"John W. Krahn" <[EMAIL PROTECTED]> writes:
> Harry Putnam wrote:
>>
>> "Charles K. Clarkson" <[EMAIL PROTECTED]> writes:
>>
>> > Harry Putnam said:
>> > :
>> > : Here is the problem:
>> > :
>> > : Summary run home made tools against only the
>> > : uniq paths that might contain perl *.pm files.
>> >
>> > Harry, that doesn't' make a bit of sense.
>> > Could you rephrase the question?
>>
>> You can say that again... Must be heavy senior moments today.
>> Not counting the misfired unfinished post that started the thread.
>> Its still just plain wrong through and through.
>> SPENCERS straightened me out.
>>
>> Having shot myself in the foot from the gate, I guess I might as
>> well reveal the true depths of my ignorance and ask a remaining
>> question.
>>
>> There were also typos in my initial post.
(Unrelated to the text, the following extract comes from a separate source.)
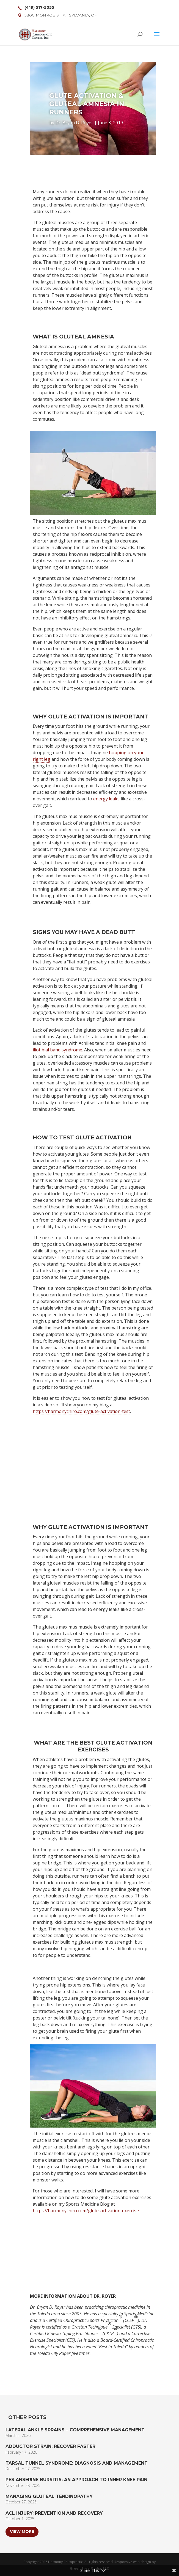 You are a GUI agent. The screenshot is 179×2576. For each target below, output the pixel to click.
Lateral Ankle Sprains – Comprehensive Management (75, 2429)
I meant `*.pod' instead of
>> `*.pm' but that doesn't really change the required coding.
>>
>> I've butched the hell out of SPENCER's code in an attempte to get
>> sorted output (sort on non-absolute *.pod) and am getting duplicates
>> in the output. Probably some really unorthodox technique (or lack
>> there of). I often find that I code like an illiterate hillbilly.
>> Probably because that is what I am.... anyway:
>>
>> I stuck the little uniquifier gimmick in there to prevent dups but
>> can't really see why I would be getting dups. Maybe @INC does need
>> further processing
>>
>> What is causing duplicates in the output. Not everthing but only a
>> few. (The debug file, ./debug will have a number of dups in it)
>>
>> ^^^^^^^^^^^^^^^^^^^^^^^^^^^^^^^^^^^^^^^^^^^^^^^^^^^^^^^^^^^^^^^^^
>> #!/usr/local/bin/perl -w
>>
>> use strict;
>> my (%name, @sorted, @unsorted, $absolute );
>> use File::Find ;
>>
>> open(DBG,">./debug") or die "cannot open DBG: $!";
>>
>> find(\&wanted,@INC);
>>
>> sub wanted {
>> if (/\.pod$/){
>> print DBG "$File::Find::name\n";
>>
>> if ($name{$File::Find::name}++ == 0){
>
> The initial value in $name{$File::Find::name} will be undef not zero so
> comparing it to zero will not work.
>
> if ( $name{ $File::Find::name }++ ) {
>
>
>> push @unsorted, "$_ $File::Find::name";
>
> You are using a space character as field separator however file and
> directory names can have spaces in them.
Not here but I take your point.
>
>> }
>> }
>> }
>> @sorted = sort @unsorted;
>
> You probably should use the keys of %name which are unique.
How cool, I hadn't realized this expression:
if ($name{$File::Find::name}++ == 0){
Actually put a value in that slot of %name.
But it doesn't really give the results I was after either. I wanted
the sort on short *.pod name. Other wise I have things like:
/usr/lib/perl5/5.6.1/Win32.pod
coming first.
So my formulation may be better in that regard.